Author: Zhu JG, Hu JY, Li GC.
Journal: Hunan Yi Ke Da Xue Xue Bao; 2002 Apr 28; 27(2):95-8. PubMed ID: 12575327.
Abstract:
OBJECTIVE: To identify 5 phage fusion antibodies against colorectal cancer from in vitro immunized phage library and analyze their sequences. METHODS: Cell ELISA, immunohistochemistry, DNA sequencing and computer analysis were employed. RESULTS: Five clones of phage antibodies were tested by cell ELISA, and all of them reacted to human colorectal cancer cell lines, human embryo kidney endothelial cell line and some tumor cell lines, but not to mouse-original cell lines.

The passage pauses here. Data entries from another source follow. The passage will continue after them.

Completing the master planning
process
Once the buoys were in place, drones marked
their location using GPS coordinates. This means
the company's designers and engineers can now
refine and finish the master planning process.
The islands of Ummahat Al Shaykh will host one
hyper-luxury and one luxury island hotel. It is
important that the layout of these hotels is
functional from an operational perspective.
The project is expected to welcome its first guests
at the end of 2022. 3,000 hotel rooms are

They also reacted weakly to human hepatic cell lines. The binding specificity of the phage antibodies for colorectal cancer cells was confirmed by immunohistochemistry with cultured cells and colorectal carcinoma and colon tissue sections. They reacted to colorectal carcinoma cell lines, human embryo kidney endothelial cell lines and nasopharyngeal carcinoma cell lines. CH273 reacted specifically to colorectal cancer cells in human colorectal carcinoma sections but not to any of the cells in human colon sections. The 5 clones were further analyzed after their DNA sequencing. The sequences of CH723, CH209 and CHA12 were identical. The lengths of CH273, CH205 and CH723 were 732 bp, 366 bp and 723 bp, respectively. The VDJ regions of CH273, CH205 and CH723 belonged to VH3-30-D1-26-JH3-linker-V1-13-JL2, VH1-46-D6-13-JH3 and VH3-30-D1-26-JH3-linker-L2-J kappa 2, respectively. CONCLUSIONS: Phage antibodies binding to colorectal tissues and cells are confirmed, on which human anti-tumor ScFv and VH fragments may be further developed and applied to clinical therapy.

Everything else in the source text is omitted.